From One Field to Many
The key elements of Bourdieu’s framework, broadly summarised, include: (1) his focus on dispositions or practical sense (habitus) rather than rational calculation; (2) his notion of capital, denoting properties and possessions that operate as resources because they are misrecognised as valuable; and (3) his concept of field, as a system of relations between people defined by possession of different amounts and types of capital and providing the context for practical sense. Each field bears its own doxa, as the taken-for-granted sense of ‘what is done’ within the field, and illusio, which refers to the individual’s socialised desire for the specific forms of capital underpinning their strategies of accumulation, conversion, conservation or subversion within the field. The major forms of capital in capitalist social orders, forming the field of class relations or ‘social space’, are economic capital (money), cultural capital (education) and social capital (advantageous networks and connections), but Bourdieu (1971, 1984, 1996, 2005) also identified forms of capital, and thus fields, with relative autonomy from the stakes and struggles of the social space, including the artistic field, the religious field and the field of business.
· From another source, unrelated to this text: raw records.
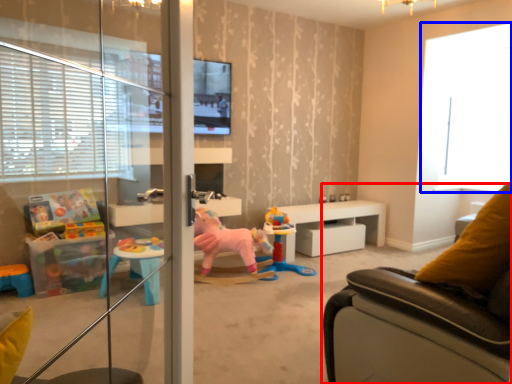 Question: Which point is closer to the camera, studio couch (highlighted by a red box) or window (highlighted by a blue box)?

Choices:
 (A) studio couch
 (B) window

Answer: (A) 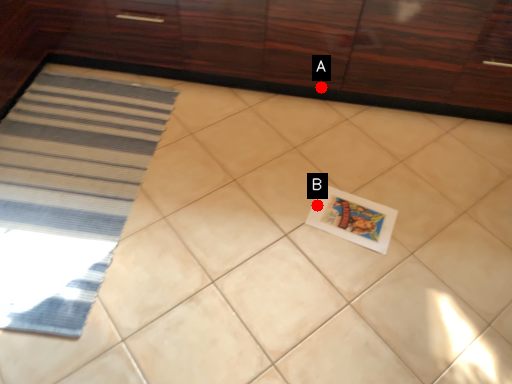 Question: Two points are circled on the image, labeled by A and B beside each circle. Among these points, which one is nearest to the camera?

Choices:
 (A) A is closer
 (B) B is closer

Answer: (B) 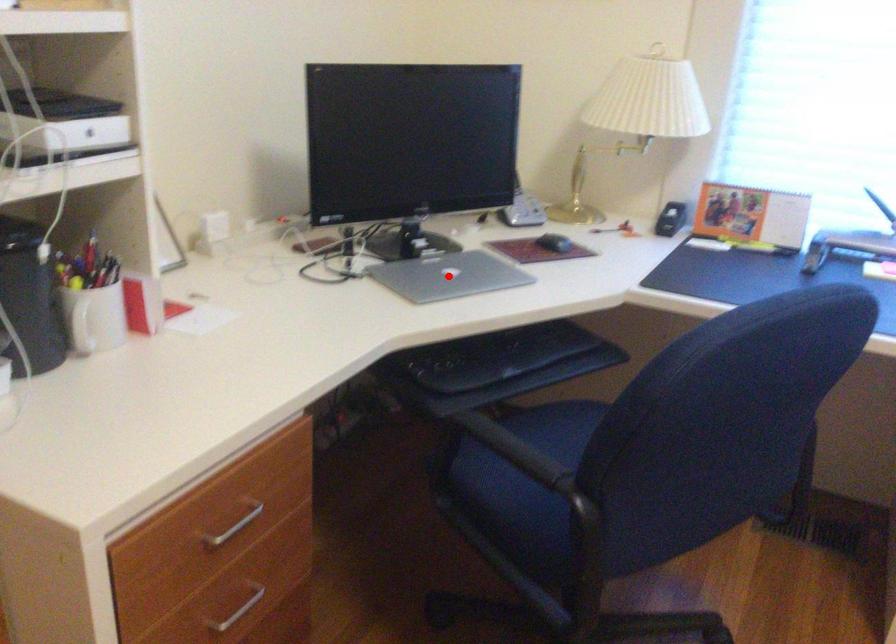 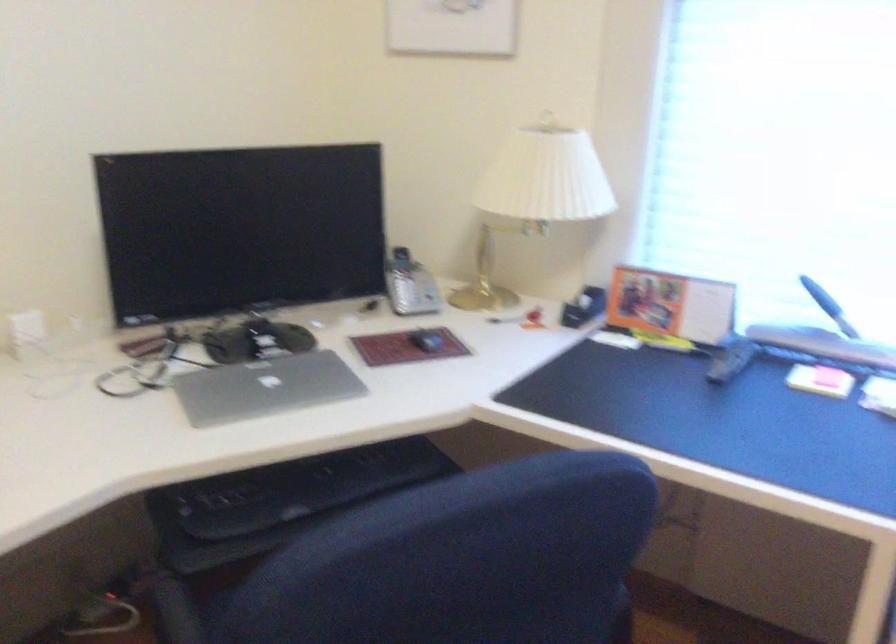 Question: I am providing you with two images of the same scene from different viewpoints. In image1, a red point is highlighted. Considering the same 3D point in image2, which of the following is correct?

Choices:
 (A) It is closer
 (B) It is farther

Answer: (A) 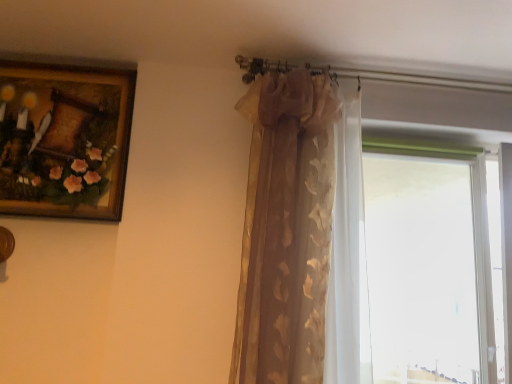 Question: Considering the relative sizes of wooden framed painting at upper left and transparent glass window at right in the image provided, is wooden framed painting at upper left thinner than transparent glass window at right?

Choices:
 (A) yes
 (B) no

Answer: (B)

Question: Would you say transparent glass window at right is part of wooden framed painting at upper left's contents?

Choices:
 (A) yes
 (B) no

Answer: (B)

Question: Is wooden framed painting at upper left shorter than transparent glass window at right?

Choices:
 (A) yes
 (B) no

Answer: (A)

Question: From the image's perspective, is wooden framed painting at upper left on top of transparent glass window at right?

Choices:
 (A) yes
 (B) no

Answer: (A)

Question: Does wooden framed painting at upper left appear on the right side of transparent glass window at right?

Choices:
 (A) no
 (B) yes

Answer: (A)

Question: From the image's perspective, is wooden framed painting at upper left located beneath transparent glass window at right?

Choices:
 (A) no
 (B) yes

Answer: (A)

Question: Does gold textured curtain at upper center turn towards transparent glass window at right?

Choices:
 (A) no
 (B) yes

Answer: (A)

Question: From the image's perspective, is gold textured curtain at upper center above transparent glass window at right?

Choices:
 (A) yes
 (B) no

Answer: (A)

Question: Is gold textured curtain at upper center in contact with transparent glass window at right?

Choices:
 (A) no
 (B) yes

Answer: (A)

Question: Considering the relative sizes of gold textured curtain at upper center and transparent glass window at right in the image provided, is gold textured curtain at upper center thinner than transparent glass window at right?

Choices:
 (A) no
 (B) yes

Answer: (A)

Question: Can you confirm if gold textured curtain at upper center is bigger than transparent glass window at right?

Choices:
 (A) no
 (B) yes

Answer: (B)

Question: Would you say gold textured curtain at upper center is a long distance from transparent glass window at right?

Choices:
 (A) yes
 (B) no

Answer: (A)

Question: Is gold textured curtain at upper center closer to camera compared to wooden framed painting at upper left?

Choices:
 (A) no
 (B) yes

Answer: (B) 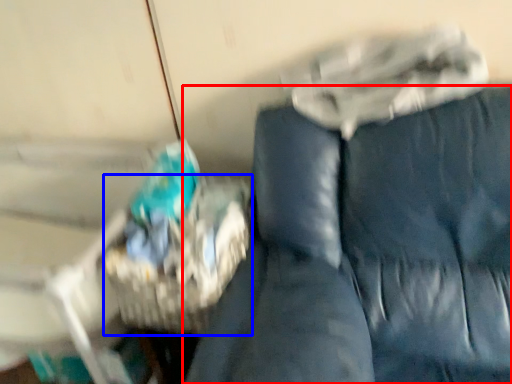 Question: Which of the following is the closest to the observer, furniture (highlighted by a red box) or basket (highlighted by a blue box)?

Choices:
 (A) furniture
 (B) basket

Answer: (A) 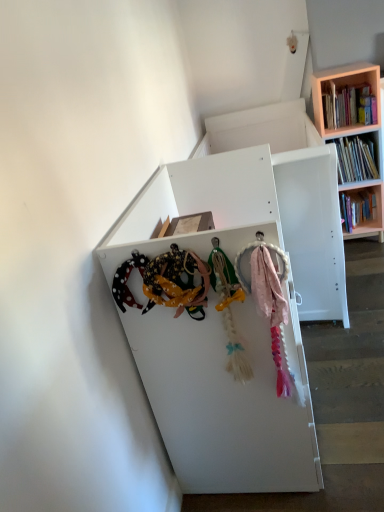 Question: Considering the relative positions of white matte shelf at center and wooden bookshelf at upper right in the image provided, is white matte shelf at center to the right of wooden bookshelf at upper right from the viewer's perspective?

Choices:
 (A) no
 (B) yes

Answer: (A)

Question: Are white matte shelf at center and wooden bookshelf at upper right located far from each other?

Choices:
 (A) no
 (B) yes

Answer: (B)

Question: Is white matte shelf at center looking in the opposite direction of wooden bookshelf at upper right?

Choices:
 (A) yes
 (B) no

Answer: (B)

Question: Is white matte shelf at center at the left side of wooden bookshelf at upper right?

Choices:
 (A) no
 (B) yes

Answer: (B)

Question: Would you say wooden bookshelf at upper right is part of white matte shelf at center's contents?

Choices:
 (A) yes
 (B) no

Answer: (B)

Question: Would you say white matte shelf at center is to the left or to the right of wooden bookshelf at upper right in the picture?

Choices:
 (A) left
 (B) right

Answer: (A)

Question: Is white matte shelf at center in front of or behind wooden bookshelf at upper right in the image?

Choices:
 (A) front
 (B) behind

Answer: (A)

Question: Is white matte shelf at center inside or outside of wooden bookshelf at upper right?

Choices:
 (A) inside
 (B) outside

Answer: (B)

Question: From a real-world perspective, is white matte shelf at center positioned above or below wooden bookshelf at upper right?

Choices:
 (A) below
 (B) above

Answer: (A)

Question: Would you say wooden bookshelf at upper right is to the left or to the right of white matte shelf at center in the picture?

Choices:
 (A) right
 (B) left

Answer: (A)

Question: Looking at the image, does wooden bookshelf at upper right seem bigger or smaller compared to white matte shelf at center?

Choices:
 (A) big
 (B) small

Answer: (B)

Question: From a real-world perspective, is wooden bookshelf at upper right physically located above or below white matte shelf at center?

Choices:
 (A) above
 (B) below

Answer: (A)

Question: In terms of height, does wooden bookshelf at upper right look taller or shorter compared to white matte shelf at center?

Choices:
 (A) tall
 (B) short

Answer: (B)

Question: In terms of size, does white matte shelf at center appear bigger or smaller than wooden bookshelf at upper right?

Choices:
 (A) big
 (B) small

Answer: (A)

Question: From the image's perspective, is white matte shelf at center positioned above or below wooden bookshelf at upper right?

Choices:
 (A) above
 (B) below

Answer: (B) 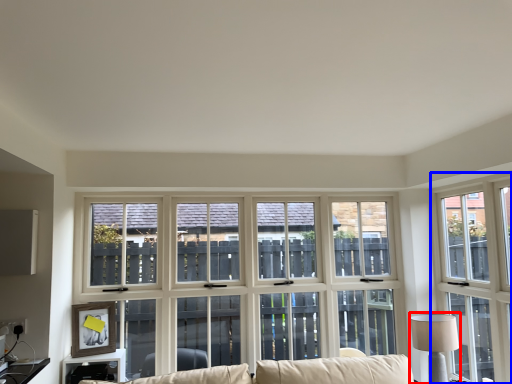 Question: Among these objects, which one is nearest to the camera, table lamp (highlighted by a red box) or window (highlighted by a blue box)?

Choices:
 (A) table lamp
 (B) window

Answer: (B) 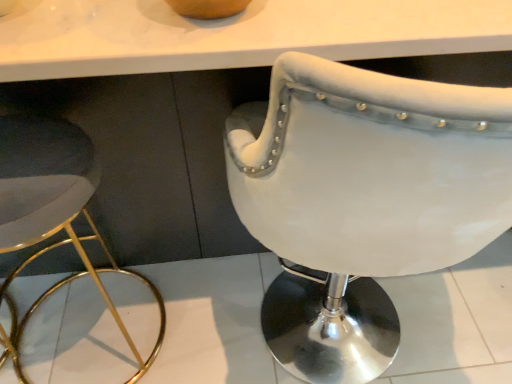 This screenshot has height=384, width=512. Identify the location of white leather stool at left. (53, 211).

What do you see at coordinates (53, 211) in the screenshot? This screenshot has height=384, width=512. I see `white leather stool at left` at bounding box center [53, 211].

The image size is (512, 384). What do you see at coordinates (362, 200) in the screenshot?
I see `white leather chair at center` at bounding box center [362, 200].

Identify the location of white leather chair at center. (362, 200).

The width and height of the screenshot is (512, 384). I want to click on white leather stool at left, so click(53, 211).

Can you confirm if white leather chair at center is positioned to the right of white leather stool at left?

Yes.

Based on the photo, is white leather chair at center positioned in front of white leather stool at left?

Yes.

Is point (319, 272) closer or farther from the camera than point (15, 342)?

Point (319, 272).

From the image's perspective, who appears lower, white leather chair at center or white leather stool at left?

white leather stool at left.

From a real-world perspective, is white leather chair at center on top of white leather stool at left?

Yes, from a real-world perspective, white leather chair at center is above white leather stool at left.

Based on the photo, does white leather chair at center have a lesser width compared to white leather stool at left?

No, white leather chair at center is not thinner than white leather stool at left.

Considering the sizes of white leather chair at center and white leather stool at left in the image, is white leather chair at center taller or shorter than white leather stool at left?

In the image, white leather chair at center appears to be taller than white leather stool at left.

Who is smaller, white leather chair at center or white leather stool at left?

Smaller between the two is white leather stool at left.

Can we say white leather chair at center lies outside white leather stool at left?

white leather chair at center is positioned outside white leather stool at left.

Is white leather chair at center next to white leather stool at left?

white leather chair at center is not next to white leather stool at left, and they're not touching.

Is white leather chair at center oriented away from white leather stool at left?

No.

How far apart are white leather chair at center and white leather stool at left?

white leather chair at center and white leather stool at left are 16.68 inches apart from each other.

Find the location of `stool that appears behind the white leather chair at center`. stool that appears behind the white leather chair at center is located at coordinates (53, 211).

Can you confirm if white leather stool at left is positioned to the left of white leather chair at center?

Correct, you'll find white leather stool at left to the left of white leather chair at center.

Which object is closer to the camera, white leather stool at left or white leather chair at center?

Positioned in front is white leather chair at center.

Which point is more distant from viewer, [1,195] or [468,252]?

Positioned behind is point [1,195].

Based on the photo, from the image's perspective, between white leather stool at left and white leather chair at center, who is located below?

white leather stool at left, from the image's perspective.

From a real-world perspective, who is located lower, white leather stool at left or white leather chair at center?

white leather stool at left.

Looking at this image, which of these two, white leather stool at left or white leather chair at center, is thinner?

white leather stool at left.

Which of these two, white leather stool at left or white leather chair at center, stands shorter?

white leather stool at left.

Considering the sizes of white leather stool at left and white leather chair at center in the image, is white leather stool at left bigger or smaller than white leather chair at center?

white leather stool at left is smaller than white leather chair at center.

Choose the correct answer: Is white leather stool at left inside white leather chair at center or outside it?

white leather stool at left is not inside white leather chair at center, it's outside.

Is white leather stool at left not close to white leather chair at center?

white leather stool at left is actually quite close to white leather chair at center.

Is white leather stool at left facing towards white leather chair at center?

No, white leather stool at left is not aimed at white leather chair at center.

What's the angular difference between white leather stool at left and white leather chair at center's facing directions?

The facing directions of white leather stool at left and white leather chair at center are 4.19 degrees apart.

The width and height of the screenshot is (512, 384). I want to click on stool below the white leather chair at center (from the image's perspective), so click(53, 211).

At what (x,y) coordinates should I click in order to perform the action: click on chair above the white leather stool at left (from a real-world perspective). Please return your answer as a coordinate pair (x, y). Image resolution: width=512 pixels, height=384 pixels. Looking at the image, I should click on (362, 200).

This screenshot has width=512, height=384. I want to click on stool below the white leather chair at center (from the image's perspective), so click(x=53, y=211). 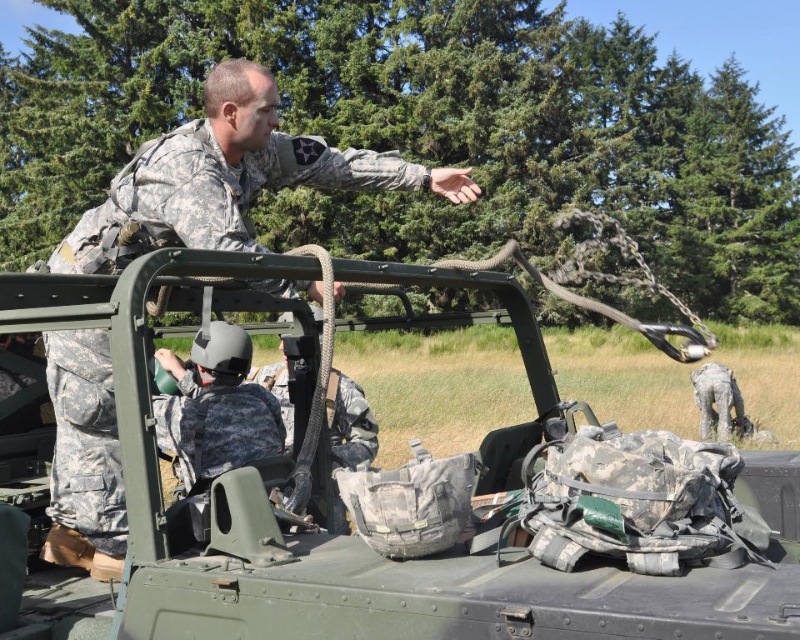 Between point (576, 563) and point (260, 131), which one is positioned behind?

Point (260, 131)

Image resolution: width=800 pixels, height=640 pixels. I want to click on camouflage fabric tank at upper center, so click(409, 492).

Image resolution: width=800 pixels, height=640 pixels. In order to click on camouflage fabric tank at upper center in this screenshot , I will do `click(409, 492)`. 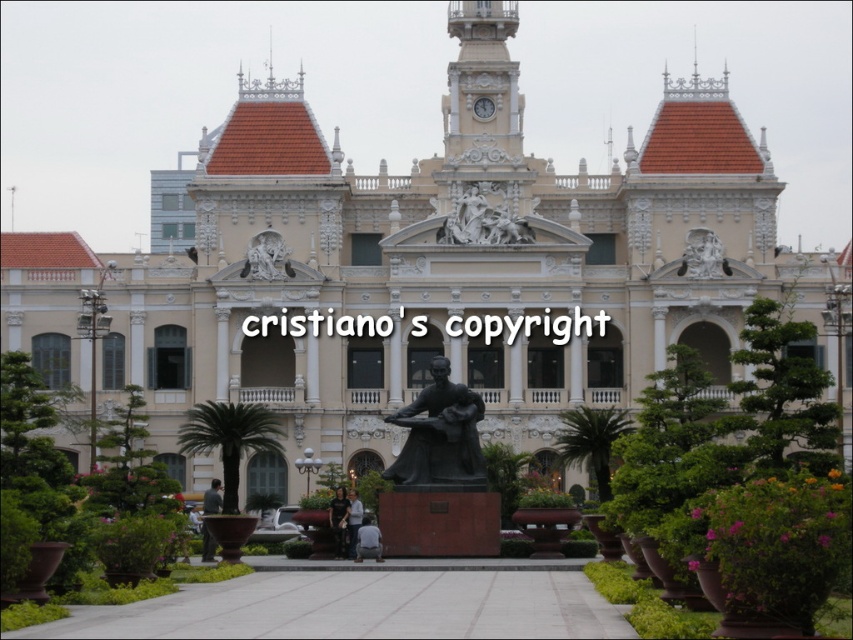 This screenshot has width=853, height=640. I want to click on white marble sculpture at center, so click(x=482, y=220).

The image size is (853, 640). Describe the element at coordinates (482, 220) in the screenshot. I see `white marble sculpture at center` at that location.

The height and width of the screenshot is (640, 853). What are the coordinates of `white marble sculpture at center` in the screenshot? It's located at (482, 220).

The image size is (853, 640). I want to click on white marble statue at upper center, so click(265, 257).

Is white marble statue at upper center smaller than matte white clock at upper center?

No.

Between point (253, 268) and point (492, 113), which one is positioned behind?

Point (492, 113)

Find the location of a particular element. The image size is (853, 640). white marble statue at upper center is located at coordinates (265, 257).

Where is `white marble sculpture at center`? white marble sculpture at center is located at coordinates (482, 220).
Alongside his underlying concern with the broad effects of class, Bourdieu was interested primarily in the general structure and transformation over time of specific fields. He did, however, examine individual cases in order to make sense of the symbolic revolutions they wrought within their respective fields. Gustave Flaubert and Édouard Manet, for example, were fundamental in establishing and defining the relative autonomy of the French literary and artistic fields, respectively, while Martin Heidegger induced a conservative revolution within the German field of philosophy (Bourdieu, 1990a, 1993, 1996, 2017). More than that, though, Bourdieu believed his conceptual toolkit could explain individuality per se; that is, the apparent biographical specificities of not just prominent historical figures but of ordinary people struggling through their education, employment and so on (see esp. Bourdieu, 1990b, 2000a; Bourdieu et al., 1999: 618). The uniting orientation was attention to individual location and trajectory within the social space and/or occupational field in question and, as context for that, the structural form and mutation of both, the impact of the proliferation and devaluation of schooling and credentials from the 19th century onwards being a recurrent theme.
When it came specifically to intellectuals or cultural producers, Bourdieu made clear that his framework offered analytical advances over rival perspectives (e.g. Bourdieu, 1996: 187ff.). It undermined the voluntaristic finalism of Sartre’s ‘original project’ by highlighting the structural context and practical imperatives framing decisions; it challenged the reductionism of Marxism by flagging the relative autonomy of field struggles from class; and it superseded the (post-)structuralist reading of symbolic forms by grounding the latter in the practices and interests of socially situated agents. It also apparently clashed with Becker’s (2008) interactionist ‘art worlds’ perspective by underscoring the structural (im)possibilities and desires informing interpersonal relations and networks. Others have since applied his perspective successfully to analyse the structure of specific cultural fields and the fates or practices of individuals within them (e.g. Anheier et al., 1995; Casanova, 2004; Grenfell and Hardy, 2007).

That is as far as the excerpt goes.